__Your assignment__. From the entries below, gather every line containing the string "Мандала".

__Available data__.
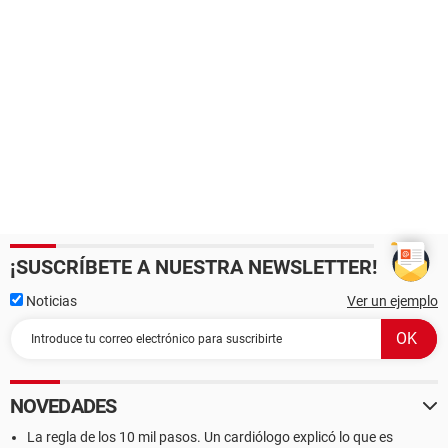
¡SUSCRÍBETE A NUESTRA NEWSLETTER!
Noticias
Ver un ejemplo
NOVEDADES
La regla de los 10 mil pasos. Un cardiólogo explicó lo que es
* * *
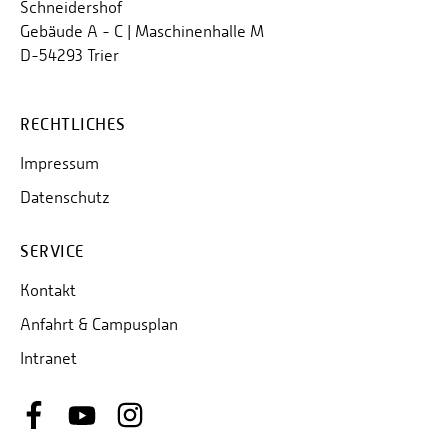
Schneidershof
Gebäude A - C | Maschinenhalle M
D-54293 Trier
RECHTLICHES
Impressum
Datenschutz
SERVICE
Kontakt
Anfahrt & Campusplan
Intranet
...
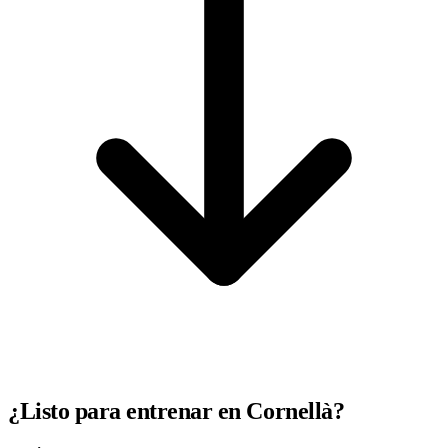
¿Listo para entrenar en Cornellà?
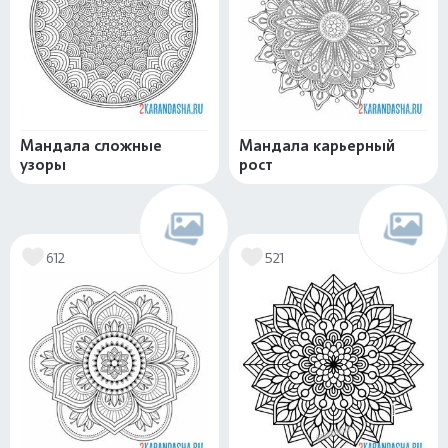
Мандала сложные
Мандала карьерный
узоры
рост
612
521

__Written reply__.
Мандала сложные
Мандала карьерный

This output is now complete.